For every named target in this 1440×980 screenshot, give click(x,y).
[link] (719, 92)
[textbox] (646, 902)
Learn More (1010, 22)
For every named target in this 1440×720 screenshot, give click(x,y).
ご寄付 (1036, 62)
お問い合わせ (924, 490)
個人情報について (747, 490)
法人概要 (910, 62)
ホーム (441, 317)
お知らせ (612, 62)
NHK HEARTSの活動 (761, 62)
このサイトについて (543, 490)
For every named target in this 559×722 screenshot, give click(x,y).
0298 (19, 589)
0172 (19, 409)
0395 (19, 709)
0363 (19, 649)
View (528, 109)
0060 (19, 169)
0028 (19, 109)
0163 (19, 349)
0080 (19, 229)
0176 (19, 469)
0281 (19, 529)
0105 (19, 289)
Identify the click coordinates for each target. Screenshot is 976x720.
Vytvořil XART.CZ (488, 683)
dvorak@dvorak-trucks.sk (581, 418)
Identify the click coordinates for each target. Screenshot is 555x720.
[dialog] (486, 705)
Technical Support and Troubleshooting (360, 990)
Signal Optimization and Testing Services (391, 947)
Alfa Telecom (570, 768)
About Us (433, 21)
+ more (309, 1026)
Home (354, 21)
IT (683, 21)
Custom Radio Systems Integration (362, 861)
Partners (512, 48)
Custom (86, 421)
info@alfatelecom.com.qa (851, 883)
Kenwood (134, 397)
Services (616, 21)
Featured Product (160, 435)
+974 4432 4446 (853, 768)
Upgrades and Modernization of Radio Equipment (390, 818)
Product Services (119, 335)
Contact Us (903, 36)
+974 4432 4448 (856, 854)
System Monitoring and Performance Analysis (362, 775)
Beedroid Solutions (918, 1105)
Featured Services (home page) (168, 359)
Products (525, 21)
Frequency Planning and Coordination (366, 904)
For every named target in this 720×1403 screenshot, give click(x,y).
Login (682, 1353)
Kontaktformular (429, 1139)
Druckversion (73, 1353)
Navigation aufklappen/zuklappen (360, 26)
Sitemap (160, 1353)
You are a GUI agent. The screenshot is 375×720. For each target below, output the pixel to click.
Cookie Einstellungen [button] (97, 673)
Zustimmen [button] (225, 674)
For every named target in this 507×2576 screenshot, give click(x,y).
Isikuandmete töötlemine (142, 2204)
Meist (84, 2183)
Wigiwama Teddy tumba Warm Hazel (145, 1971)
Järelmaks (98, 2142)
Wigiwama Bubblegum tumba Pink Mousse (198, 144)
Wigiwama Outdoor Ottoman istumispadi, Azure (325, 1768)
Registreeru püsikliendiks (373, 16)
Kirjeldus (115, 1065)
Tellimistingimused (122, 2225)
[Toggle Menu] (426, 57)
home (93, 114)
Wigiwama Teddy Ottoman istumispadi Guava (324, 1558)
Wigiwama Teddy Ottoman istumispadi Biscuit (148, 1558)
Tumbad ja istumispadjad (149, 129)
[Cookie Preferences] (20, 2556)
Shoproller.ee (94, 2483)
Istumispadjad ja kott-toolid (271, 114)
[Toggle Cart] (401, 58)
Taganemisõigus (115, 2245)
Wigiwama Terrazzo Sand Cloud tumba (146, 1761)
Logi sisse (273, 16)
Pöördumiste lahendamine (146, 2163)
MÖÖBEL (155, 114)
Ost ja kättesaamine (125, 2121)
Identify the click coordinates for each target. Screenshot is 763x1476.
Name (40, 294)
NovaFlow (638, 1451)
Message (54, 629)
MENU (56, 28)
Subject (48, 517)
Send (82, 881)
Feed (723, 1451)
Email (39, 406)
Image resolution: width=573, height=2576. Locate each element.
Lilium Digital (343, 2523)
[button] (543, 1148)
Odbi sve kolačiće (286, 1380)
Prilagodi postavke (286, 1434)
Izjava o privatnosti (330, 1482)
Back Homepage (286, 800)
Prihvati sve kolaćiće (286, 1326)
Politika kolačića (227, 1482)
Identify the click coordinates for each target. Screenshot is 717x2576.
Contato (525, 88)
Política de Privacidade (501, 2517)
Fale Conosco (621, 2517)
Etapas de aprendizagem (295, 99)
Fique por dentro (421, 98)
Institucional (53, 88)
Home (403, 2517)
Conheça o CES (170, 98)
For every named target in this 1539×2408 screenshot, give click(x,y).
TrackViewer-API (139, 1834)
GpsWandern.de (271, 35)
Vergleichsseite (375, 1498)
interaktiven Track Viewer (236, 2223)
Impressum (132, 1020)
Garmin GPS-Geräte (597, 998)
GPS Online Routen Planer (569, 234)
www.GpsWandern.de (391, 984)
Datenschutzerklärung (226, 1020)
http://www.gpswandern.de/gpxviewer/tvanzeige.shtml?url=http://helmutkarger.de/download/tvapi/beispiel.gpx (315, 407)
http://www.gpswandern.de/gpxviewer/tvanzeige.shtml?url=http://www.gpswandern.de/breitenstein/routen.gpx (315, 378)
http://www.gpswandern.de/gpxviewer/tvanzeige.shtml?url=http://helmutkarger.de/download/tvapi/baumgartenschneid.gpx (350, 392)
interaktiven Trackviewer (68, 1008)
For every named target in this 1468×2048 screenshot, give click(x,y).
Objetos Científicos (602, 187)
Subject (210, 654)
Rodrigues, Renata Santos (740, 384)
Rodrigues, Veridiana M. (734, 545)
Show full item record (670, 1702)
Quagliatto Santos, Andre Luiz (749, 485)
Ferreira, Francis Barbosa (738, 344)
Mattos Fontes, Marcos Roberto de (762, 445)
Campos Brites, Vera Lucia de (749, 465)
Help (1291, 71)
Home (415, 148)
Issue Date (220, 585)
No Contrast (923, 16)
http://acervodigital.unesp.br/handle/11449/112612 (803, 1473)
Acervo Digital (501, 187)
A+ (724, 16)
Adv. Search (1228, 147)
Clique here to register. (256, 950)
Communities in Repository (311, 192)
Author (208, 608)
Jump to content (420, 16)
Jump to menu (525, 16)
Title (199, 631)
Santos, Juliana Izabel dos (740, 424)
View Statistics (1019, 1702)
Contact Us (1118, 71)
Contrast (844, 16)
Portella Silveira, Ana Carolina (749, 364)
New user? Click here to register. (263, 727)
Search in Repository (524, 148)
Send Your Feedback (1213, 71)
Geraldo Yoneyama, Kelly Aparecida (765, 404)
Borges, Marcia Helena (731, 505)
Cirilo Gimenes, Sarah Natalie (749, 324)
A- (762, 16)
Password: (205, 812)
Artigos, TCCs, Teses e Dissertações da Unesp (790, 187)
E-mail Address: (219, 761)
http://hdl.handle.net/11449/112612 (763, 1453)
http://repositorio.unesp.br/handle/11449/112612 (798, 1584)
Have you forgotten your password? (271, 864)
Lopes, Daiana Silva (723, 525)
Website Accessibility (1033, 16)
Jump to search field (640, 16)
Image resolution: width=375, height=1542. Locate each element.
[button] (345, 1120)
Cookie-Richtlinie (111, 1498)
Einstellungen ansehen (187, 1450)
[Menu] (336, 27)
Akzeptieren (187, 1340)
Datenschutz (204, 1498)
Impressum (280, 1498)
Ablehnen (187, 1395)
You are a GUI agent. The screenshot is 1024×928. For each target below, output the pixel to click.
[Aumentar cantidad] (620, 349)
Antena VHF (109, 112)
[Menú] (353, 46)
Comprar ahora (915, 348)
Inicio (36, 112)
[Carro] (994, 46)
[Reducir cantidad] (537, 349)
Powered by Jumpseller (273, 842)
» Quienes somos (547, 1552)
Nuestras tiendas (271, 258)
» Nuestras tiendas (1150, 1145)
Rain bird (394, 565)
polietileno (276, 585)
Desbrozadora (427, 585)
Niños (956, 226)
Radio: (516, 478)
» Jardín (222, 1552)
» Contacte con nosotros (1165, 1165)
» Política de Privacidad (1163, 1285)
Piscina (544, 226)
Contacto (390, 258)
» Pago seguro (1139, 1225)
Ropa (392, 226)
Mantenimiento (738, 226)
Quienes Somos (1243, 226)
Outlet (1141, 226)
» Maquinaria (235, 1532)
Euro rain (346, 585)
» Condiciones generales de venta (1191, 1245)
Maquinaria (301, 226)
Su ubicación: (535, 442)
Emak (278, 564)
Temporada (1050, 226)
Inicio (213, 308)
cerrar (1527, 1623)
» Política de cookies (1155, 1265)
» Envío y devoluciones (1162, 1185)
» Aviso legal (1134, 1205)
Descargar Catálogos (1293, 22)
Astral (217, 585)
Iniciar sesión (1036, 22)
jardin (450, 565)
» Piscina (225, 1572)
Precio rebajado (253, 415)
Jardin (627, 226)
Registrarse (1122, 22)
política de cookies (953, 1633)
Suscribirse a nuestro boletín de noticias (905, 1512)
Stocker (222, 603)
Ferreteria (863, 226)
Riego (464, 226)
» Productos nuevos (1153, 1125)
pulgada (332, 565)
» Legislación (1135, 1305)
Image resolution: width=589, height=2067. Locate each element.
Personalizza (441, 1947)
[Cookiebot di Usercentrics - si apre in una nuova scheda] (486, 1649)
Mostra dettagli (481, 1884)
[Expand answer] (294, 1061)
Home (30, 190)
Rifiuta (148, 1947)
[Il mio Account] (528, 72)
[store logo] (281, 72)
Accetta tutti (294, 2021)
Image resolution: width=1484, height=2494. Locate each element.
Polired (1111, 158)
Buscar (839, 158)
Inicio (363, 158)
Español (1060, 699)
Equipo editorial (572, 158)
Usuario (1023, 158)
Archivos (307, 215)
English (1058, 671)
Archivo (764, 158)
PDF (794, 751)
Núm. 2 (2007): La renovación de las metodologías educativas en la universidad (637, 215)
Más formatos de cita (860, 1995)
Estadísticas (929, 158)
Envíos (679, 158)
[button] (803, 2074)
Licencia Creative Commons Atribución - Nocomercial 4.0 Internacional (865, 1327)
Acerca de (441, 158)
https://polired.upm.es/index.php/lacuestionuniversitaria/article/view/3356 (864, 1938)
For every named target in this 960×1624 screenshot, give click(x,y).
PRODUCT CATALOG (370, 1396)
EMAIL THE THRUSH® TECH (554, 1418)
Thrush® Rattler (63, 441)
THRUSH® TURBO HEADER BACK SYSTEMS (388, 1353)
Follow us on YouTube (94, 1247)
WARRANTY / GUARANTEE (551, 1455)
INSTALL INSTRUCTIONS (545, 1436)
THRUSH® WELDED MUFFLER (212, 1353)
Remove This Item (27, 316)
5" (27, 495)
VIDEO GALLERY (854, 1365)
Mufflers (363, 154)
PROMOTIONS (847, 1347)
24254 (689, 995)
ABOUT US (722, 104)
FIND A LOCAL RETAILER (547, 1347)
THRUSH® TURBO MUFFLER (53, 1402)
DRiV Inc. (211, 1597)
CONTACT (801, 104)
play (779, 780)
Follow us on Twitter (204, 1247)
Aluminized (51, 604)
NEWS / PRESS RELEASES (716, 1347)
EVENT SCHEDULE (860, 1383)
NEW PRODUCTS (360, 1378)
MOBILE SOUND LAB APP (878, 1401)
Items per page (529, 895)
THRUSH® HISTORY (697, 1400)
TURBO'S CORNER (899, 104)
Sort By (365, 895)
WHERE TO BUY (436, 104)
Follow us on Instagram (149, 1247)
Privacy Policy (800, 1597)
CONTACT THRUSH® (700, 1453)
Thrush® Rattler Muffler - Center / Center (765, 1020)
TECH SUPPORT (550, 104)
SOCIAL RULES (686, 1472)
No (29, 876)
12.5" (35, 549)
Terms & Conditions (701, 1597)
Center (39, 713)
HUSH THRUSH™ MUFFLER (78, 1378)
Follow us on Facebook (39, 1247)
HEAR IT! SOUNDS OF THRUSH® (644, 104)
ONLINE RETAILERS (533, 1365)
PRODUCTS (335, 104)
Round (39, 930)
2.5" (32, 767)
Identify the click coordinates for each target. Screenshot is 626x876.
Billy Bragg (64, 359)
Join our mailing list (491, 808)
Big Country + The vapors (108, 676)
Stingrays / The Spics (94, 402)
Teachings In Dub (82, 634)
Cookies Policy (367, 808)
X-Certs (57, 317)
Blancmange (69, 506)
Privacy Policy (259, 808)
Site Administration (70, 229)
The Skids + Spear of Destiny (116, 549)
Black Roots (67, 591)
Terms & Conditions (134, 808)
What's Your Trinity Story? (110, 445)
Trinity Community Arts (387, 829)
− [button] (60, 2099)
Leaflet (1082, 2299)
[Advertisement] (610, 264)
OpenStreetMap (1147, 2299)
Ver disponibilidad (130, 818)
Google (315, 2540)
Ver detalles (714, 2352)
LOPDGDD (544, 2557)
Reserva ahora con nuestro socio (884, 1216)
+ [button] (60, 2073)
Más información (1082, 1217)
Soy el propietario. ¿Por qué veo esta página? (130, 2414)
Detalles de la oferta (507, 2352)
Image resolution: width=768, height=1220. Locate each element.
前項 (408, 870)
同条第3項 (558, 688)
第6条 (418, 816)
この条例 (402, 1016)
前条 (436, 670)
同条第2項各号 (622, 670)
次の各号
____
Try it: The word "download" appears in some lines of the data. Copy every one of those lines.

Result:
http://www.gpswandern.de/gpxviewer/tvanzeige.shtml?url=http://helmutkarger.de/download/tvapi/beispiel.gpx (315, 407)
http://www.gpswandern.de/gpxviewer/tvanzeige.shtml?url=http://helmutkarger.de/download/tvapi/baumgartenschneid.gpx (350, 392)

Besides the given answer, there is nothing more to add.